Q'town midwives - emergency patients rejected by hospitals

Staffing shortages at Invercargill and Dunedin hospitals mean high-risk pregnant women from Queenstown are being turned away, leaving midwives terrified that a tragedy is imminent.

Women often need to be transferred from the district due to a lack of adequate services to deal with obstetric and pregnancy emergencies in the Southern Lakes region, a situation that the SDHB says it’s currently working to address.

But this latest crisis has fuelled the fire, with a number of local midwives calling for urgent action from both the Ministry of Health and SDHB.

Queenstown midwife Keri Mapperson (main image above) told Crux she’s speaking out in desperation because the situation isn’t being addressed urgently enough.

Both Invercargill and Dunedin hospitals began turning away transfers from out of town around August last year, Mapperson says.

January 3rd was the fifth occasion a midwife in Queenstown had a patient turned away, and Mapperson says she then made a complaint about safety to the SDHB.

But she says the issue hasn’t been addressed, and there have been several more instances since of women in high risk situations being turned away.

“Two weeks ago I had someone in premature labour who didn’t even plan to birth in this area, she planned to birth in Invercargill,” Mapperson says.

“She needed urgent obstetric care outside of what we have [in Queenstown].

“When I called Invercargill they said, ‘we don’t have enough staff to accept you’.”

Mapperson says the problem arises when Dunedin and Invercargill have women on the ward who are high-risk; their water might have broken prematurely, or they’re bleeding, or are postnatal mums who need care after their own birth.

“If they don't have enough staff to handle it, then they will not accept us.”

She says around the holiday period a client needed an urgent transfer but there were no helicopters flying because of the weather.

“It would have been a four hour ambulance drive with a pregnant woman who needs high risk obstetric care.

“No paramedic on the ambulance either, just me and a volunteer driver out from St John's. So that was really, really scary.”

The hospital told her that if her client was to be accepted, Mapperson needed to stay on and provide secondary care because of the staffing shortage.

But that’s not safe, she says.

“I had already been working for 15 and a half hours, I had been awake for more than 19 hours.

“And secondly, me staying outside of the region and not returning means I leave women in Queenstown without care.”

She went with the patient because she felt she had no choice.

“Of course I went because it was too scary to imagine the alternative.”

Midwife Charlotte Aarden - “The priority is not with the safety of mother and baby."

Mapperson stressed that she didn’t want to speak out but was “increasingly concerned that rural women and midwives are being put in really unsafe situations because the DHB is not addressing the two ongoing issues.”
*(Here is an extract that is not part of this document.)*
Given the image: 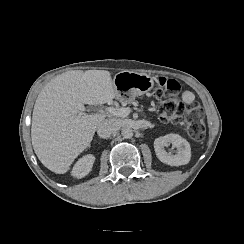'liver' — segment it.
<instances>
[{"instance_id": "6515ba94", "label": "liver", "mask_w": 244, "mask_h": 244, "mask_svg": "<svg viewBox=\"0 0 244 244\" xmlns=\"http://www.w3.org/2000/svg\"><path fill=\"white\" fill-rule=\"evenodd\" d=\"M116 98L112 73L106 70H72L48 82L36 98L31 124L33 150L40 162L56 174L67 173L86 150L106 116L74 117L84 104L102 105Z\"/></svg>"}]
</instances>
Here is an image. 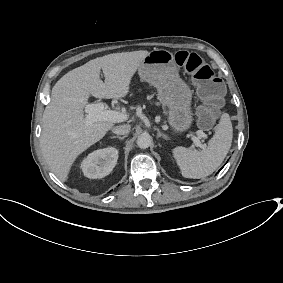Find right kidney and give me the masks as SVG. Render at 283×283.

Those two issues are both the staffing crisis in Southland which requires Queenstown midwives to fill the gaps, and a level of hospital service in Southern Lakes which doesn’t match the population size, Mapperson says.

“I'm just not happy.

“I don't feel safe working here.”

Charlotte Aarden agrees the SDHB isn’t doing enough to adequately deal with obstetric emergencies in the region.

“The priority is not with the safety of mother and baby. I have a feeling quite bluntly that they're running a business,” Aarden says.

“You have women and babies gambling their way 24/7, 365 days a year in all sorts of weather conditions.”

The SDHB has sought feedback from midwives on plans to develop birthing units in Wanaka and Clyde and says a decision will be made imminently.

But midwives fear that new facilities without a corresponding upgrade in the level of care won’t solve the problem.